Hydrolysis of bamboo powder by B. velezensis LC1 grown on medium with or without bamboo powder
The following B. velezensis strains have attracted attention due to their applications in agriculture and biotechnology: B. velezensis GH1-13 , B. velezensis S3-1 , B. velezensis FZB42 , B. velezensis M75 , B. velezensis LS69 , B. velezensis 9912D , and B. velezensis S499 . B. velezensis LC1, which has shown bamboo lignocellulose degrading ability, was isolated from the intestinal microbiome of Cyrtotrachelus buqueti. The lignocellulose degrading ability of B. velezensis LC1 was demonstrated through bamboo degrading experiments.
Enzymes play critical roles in lignocellulose degradation. For example, lignin peroxidase and manganese peroxidase are important and necessary for the degradation of lignin and laccase, respectively . Endoglucanases, exoglucanases, and β-glucosidases synergistically act to degrade cellulose , while xylanases are essential components of the hemicellulose degrading system . Then we measured cellulase (endoglucanase, β-glucosidase and exoglucanase), hemicellulase (xylanase), and ligninase (laccase, lignin peroxidase and manganese peroxidase) activities, the activities of xylanase, lignin peroxidase, and laccase were significantly higher for bamboo powder than those for glucose (Fig. 4). Endoglucanase, β-glucosidase, and manganese peroxidase activities for bamboo powder were significantly higher than those for glucose after 3 d of treatment. However, exoglucanase activity was higher after 4 d of treatment. These results indicate that higher lignocellulolytic enzyme activities are involved in bamboo lignocellulose degradation.

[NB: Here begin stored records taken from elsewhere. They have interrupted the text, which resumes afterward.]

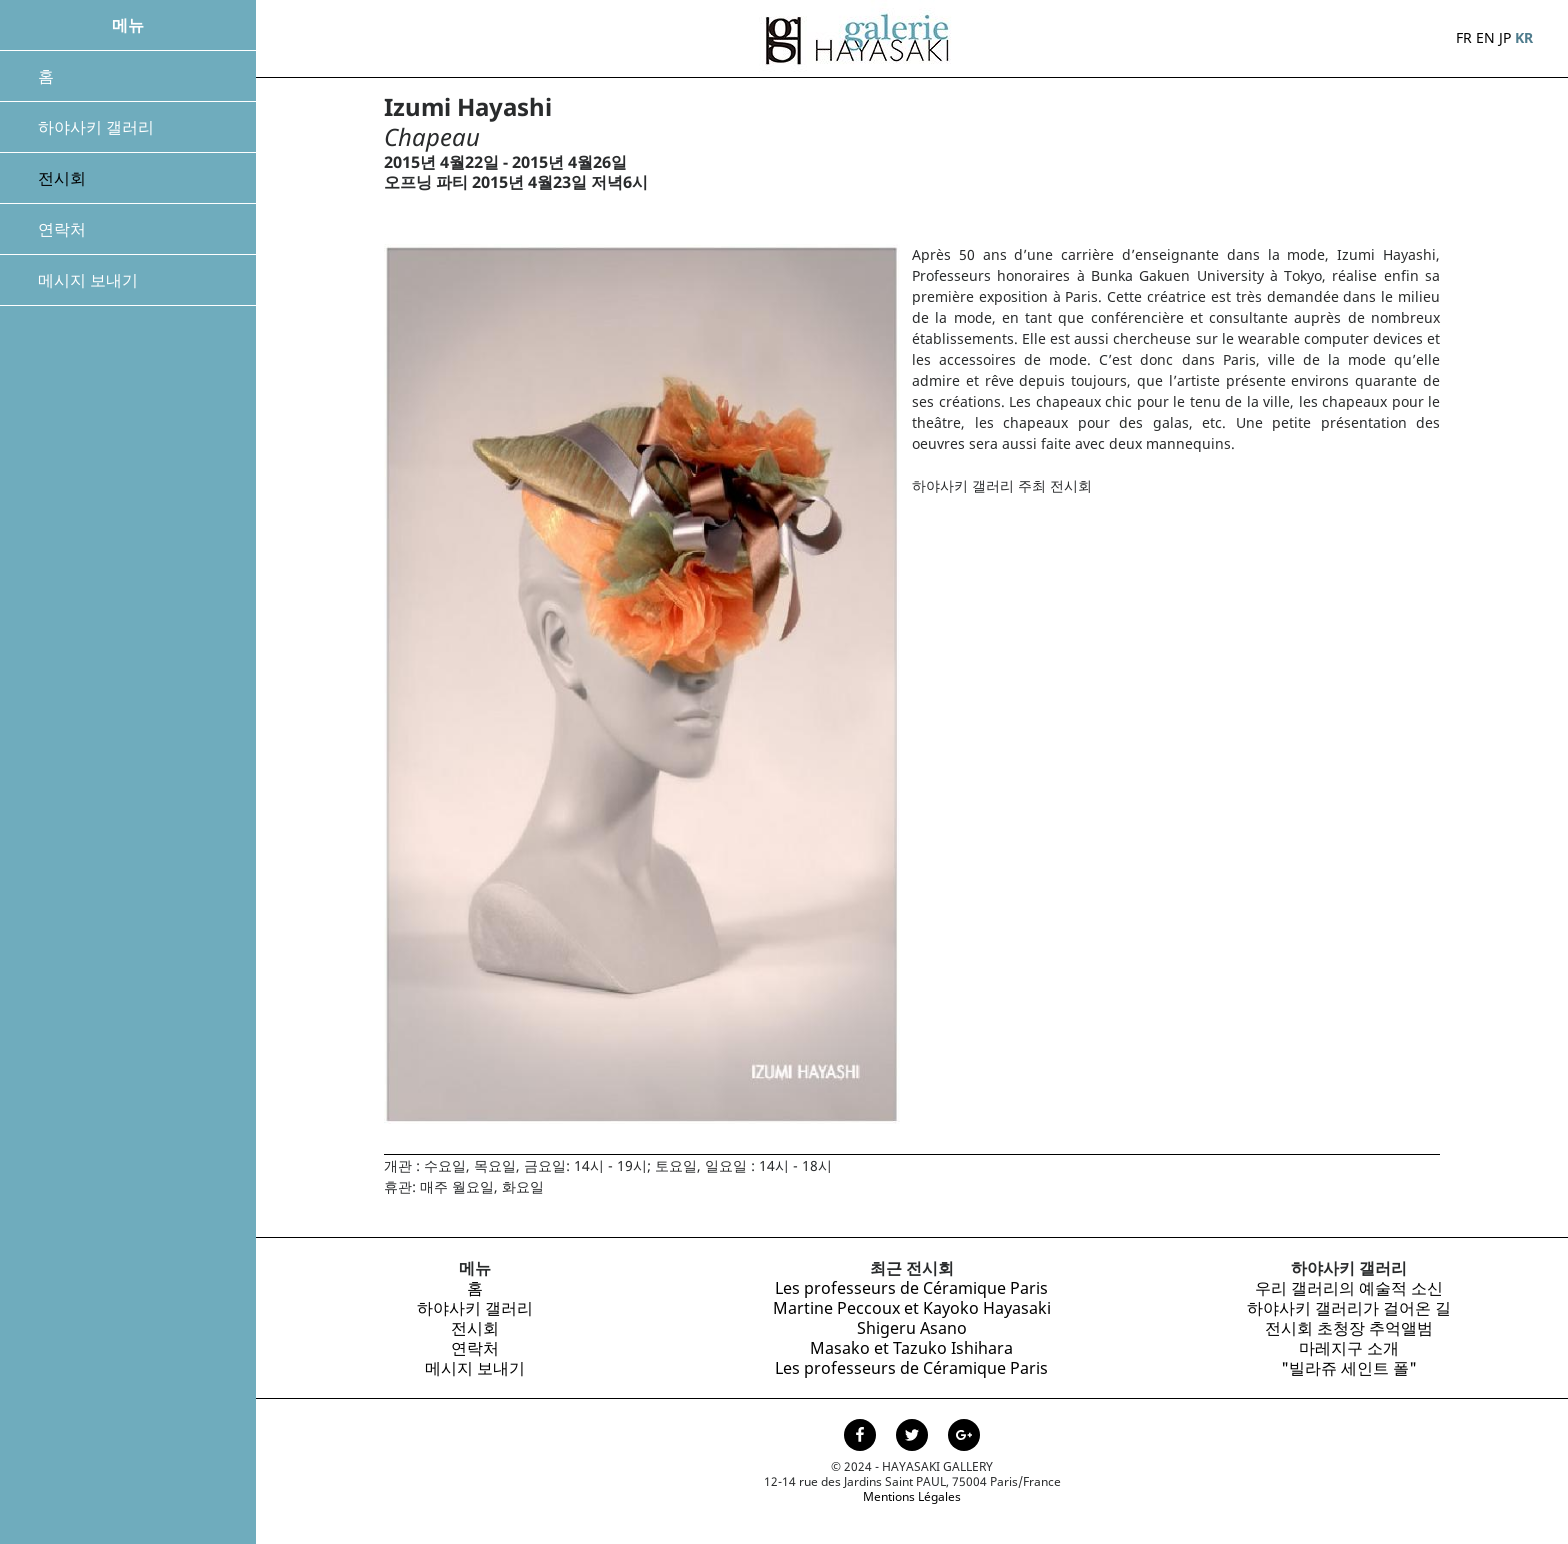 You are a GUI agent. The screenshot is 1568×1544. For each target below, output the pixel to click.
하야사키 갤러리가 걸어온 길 (1349, 1308)
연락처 (62, 229)
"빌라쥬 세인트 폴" (1349, 1368)
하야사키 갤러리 (96, 127)
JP (1505, 37)
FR (1464, 37)
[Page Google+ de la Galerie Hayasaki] (964, 1437)
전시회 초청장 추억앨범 (1349, 1328)
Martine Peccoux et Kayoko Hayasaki (912, 1308)
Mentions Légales (912, 1496)
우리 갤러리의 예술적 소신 (1349, 1288)
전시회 (62, 178)
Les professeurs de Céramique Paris (911, 1288)
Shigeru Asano (912, 1328)
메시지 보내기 (88, 280)
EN (1485, 37)
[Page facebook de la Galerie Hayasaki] (862, 1437)
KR (1524, 37)
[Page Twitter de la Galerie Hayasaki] (914, 1437)
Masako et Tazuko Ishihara (911, 1348)
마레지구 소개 (1349, 1348) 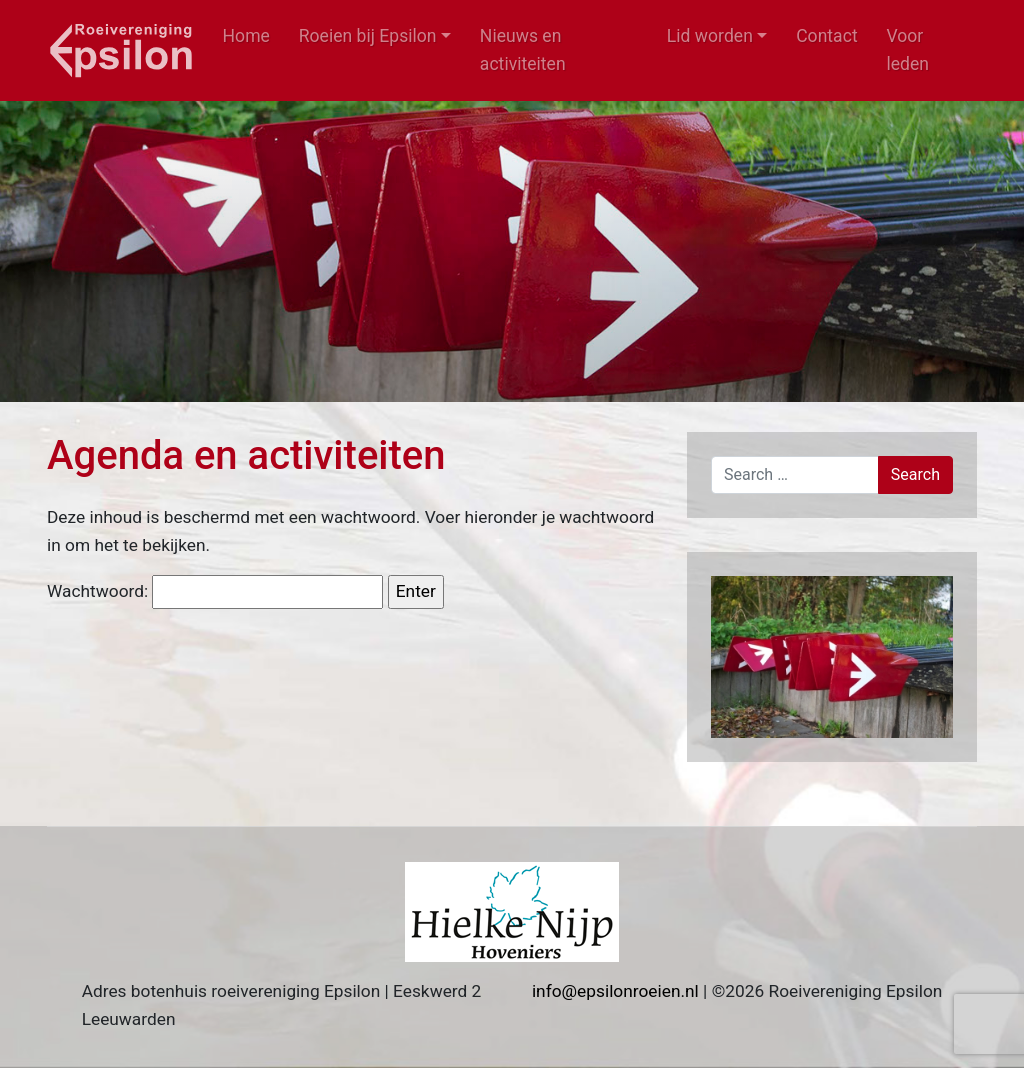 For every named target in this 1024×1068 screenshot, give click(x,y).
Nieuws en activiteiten (523, 50)
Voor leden (907, 50)
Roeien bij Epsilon (368, 36)
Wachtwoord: (215, 592)
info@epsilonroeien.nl (615, 991)
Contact (827, 36)
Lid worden (710, 36)
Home (246, 36) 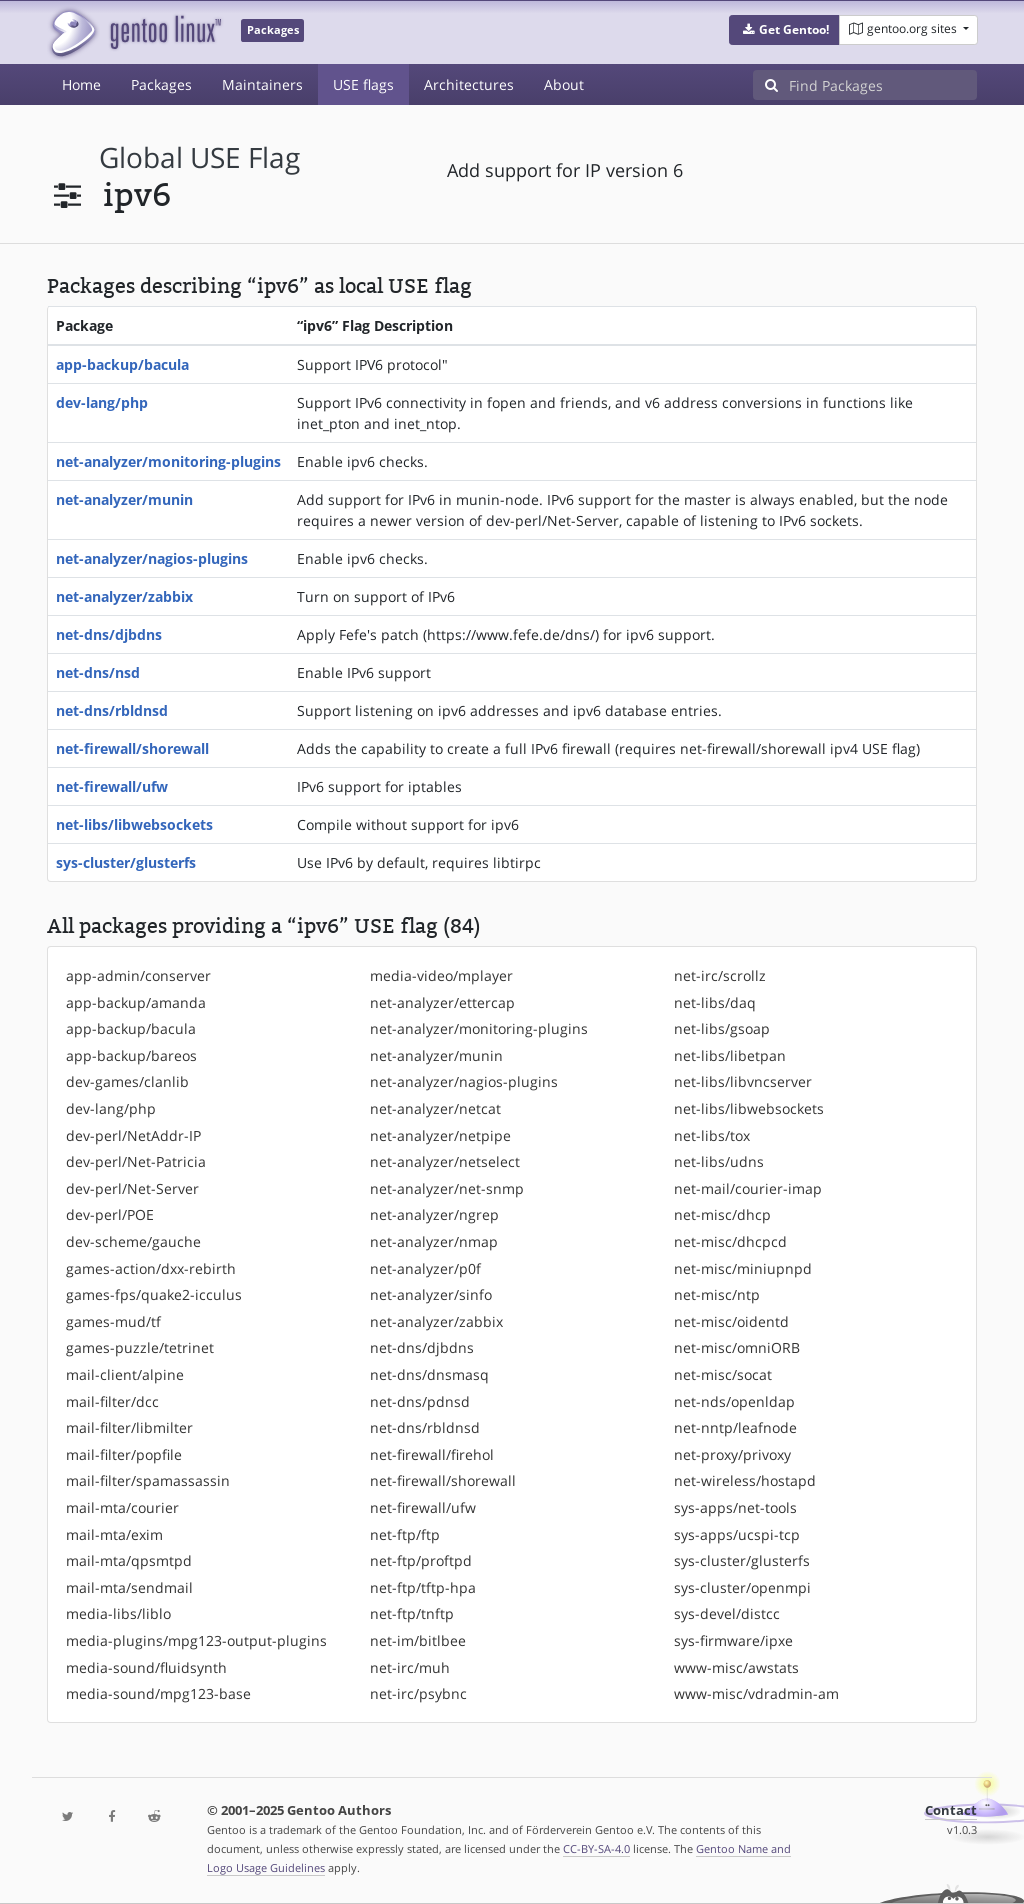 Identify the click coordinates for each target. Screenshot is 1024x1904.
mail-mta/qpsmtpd (129, 1560)
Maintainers (262, 84)
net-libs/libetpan (730, 1055)
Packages (161, 84)
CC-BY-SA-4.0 (596, 1848)
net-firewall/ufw (112, 786)
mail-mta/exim (114, 1534)
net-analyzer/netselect (445, 1161)
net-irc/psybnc (418, 1693)
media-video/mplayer (441, 975)
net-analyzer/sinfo (431, 1294)
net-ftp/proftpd (421, 1560)
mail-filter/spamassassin (148, 1480)
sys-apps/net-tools (735, 1507)
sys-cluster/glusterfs (126, 862)
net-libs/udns (719, 1161)
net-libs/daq (715, 1002)
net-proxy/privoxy (732, 1454)
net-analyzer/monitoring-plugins (168, 461)
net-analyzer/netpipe (440, 1135)
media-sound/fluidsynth (146, 1667)
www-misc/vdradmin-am (756, 1693)
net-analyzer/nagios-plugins (152, 558)
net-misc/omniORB (737, 1347)
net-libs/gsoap (722, 1028)
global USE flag (199, 157)
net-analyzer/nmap (434, 1241)
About (564, 84)
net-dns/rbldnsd (112, 710)
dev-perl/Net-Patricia (136, 1161)
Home (81, 84)
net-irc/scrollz (720, 975)
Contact (951, 1810)
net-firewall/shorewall (132, 748)
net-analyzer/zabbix (124, 596)
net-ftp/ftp (405, 1534)
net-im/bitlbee (418, 1640)
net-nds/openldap (734, 1401)
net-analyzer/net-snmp (447, 1188)
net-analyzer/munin (124, 499)
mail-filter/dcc (112, 1401)
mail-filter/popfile (124, 1454)
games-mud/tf (113, 1321)
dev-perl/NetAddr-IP (133, 1135)
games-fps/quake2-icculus (154, 1294)
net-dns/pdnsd (420, 1401)
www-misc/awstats (736, 1667)
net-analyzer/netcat (435, 1108)
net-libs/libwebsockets (134, 824)
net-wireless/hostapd (745, 1480)
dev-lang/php (102, 402)
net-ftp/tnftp (412, 1613)
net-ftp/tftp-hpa (423, 1587)
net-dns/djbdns (109, 634)
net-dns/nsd (98, 672)
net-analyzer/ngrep (434, 1214)
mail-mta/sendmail (129, 1587)
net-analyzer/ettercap (442, 1002)
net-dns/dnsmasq (429, 1374)
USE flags (363, 84)
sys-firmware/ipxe (733, 1640)
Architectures (469, 84)
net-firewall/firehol (432, 1454)
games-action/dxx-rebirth (151, 1268)
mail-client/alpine (125, 1374)
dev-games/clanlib (127, 1081)
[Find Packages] (883, 85)
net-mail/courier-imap (748, 1188)
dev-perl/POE (110, 1214)
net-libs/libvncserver (743, 1081)
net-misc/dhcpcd (730, 1241)
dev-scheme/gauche (133, 1241)
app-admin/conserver (138, 975)
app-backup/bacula (122, 364)
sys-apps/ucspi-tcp (737, 1534)
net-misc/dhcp (722, 1214)
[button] (784, 30)
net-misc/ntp (717, 1294)
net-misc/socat (723, 1374)
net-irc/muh (410, 1667)
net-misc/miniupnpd (743, 1268)
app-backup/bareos (131, 1055)
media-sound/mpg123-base (158, 1693)
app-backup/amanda (136, 1002)
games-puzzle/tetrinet (140, 1347)
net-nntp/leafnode (735, 1427)
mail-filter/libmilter (129, 1427)
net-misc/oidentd (731, 1321)
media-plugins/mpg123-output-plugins (196, 1640)
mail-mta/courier (122, 1507)
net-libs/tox (712, 1135)
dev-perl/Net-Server (132, 1188)
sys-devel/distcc (727, 1613)
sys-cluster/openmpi (742, 1587)
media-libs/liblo (118, 1613)
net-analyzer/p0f (425, 1268) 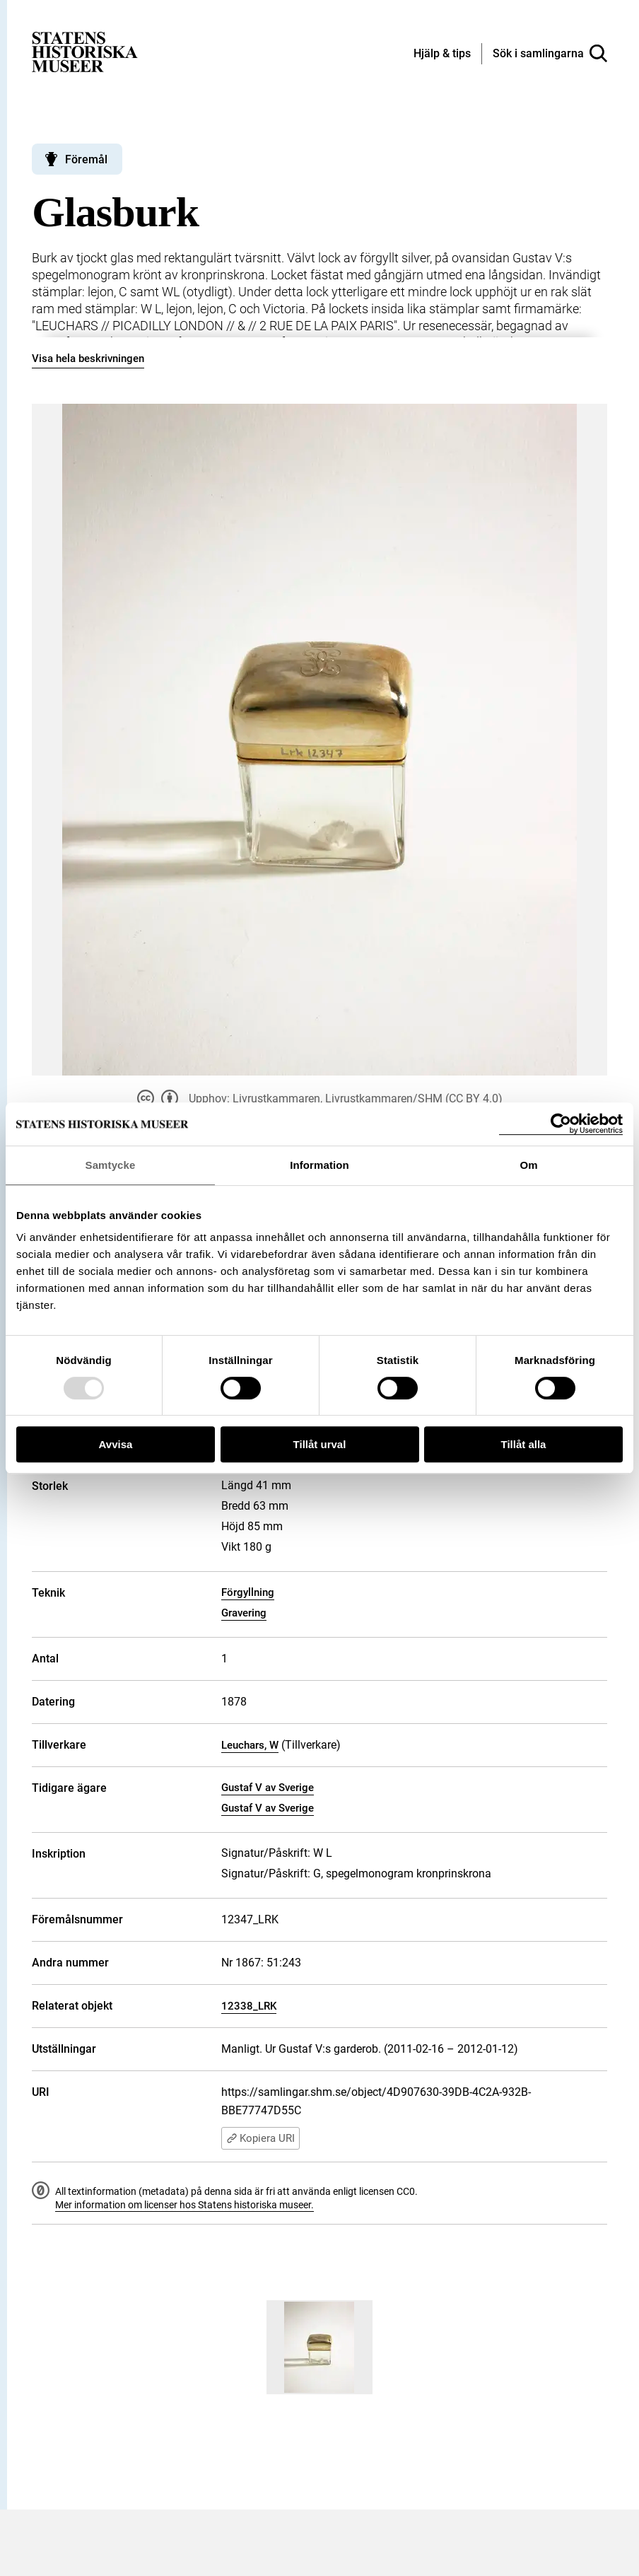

Then, we measured lignocellulose degradation efficiencies using pretreated bamboo powder. After 6 d of culturing, the degradation products were analysed. The degradation efficiencies of cellulose, hemicellulose, and lignin in bamboo powder were 59.90%, 75.44%, and 23.41%, respectively (Fig. 5a). Several B. velezensis strains have lignocellulose degrading ability [14-18], which supports our finding that B. velezensis LC1 can efficiently degrade bamboo lignocellulose components.
Bamboo used for mushroom cultivation contains abundant cellulose, which is considered suitable for bioethanol production. Much of the research devoted to bamboo lignocellulose bioethanol production have focused on the physical and chemical pretreaments [3,5]. In our study, the ethanol productivity of bamboo was assessed by a continuous reaction of B. velezensis LC1 hydrolysing lignocellulose, Saccharomyces cerevisiae fermenting glucose, and Escherichia coli KO11 fermenting xylose. The bamboo-based ethanol production process is shown in Fig. 5b; its ethanol yield reached 10.44 g/L at 96 h, while the amount of reducing sugar decreased. This indicates that B. velezensis LC1 played an important role in the bioconversion of bamboo lignocellulose into ethanol.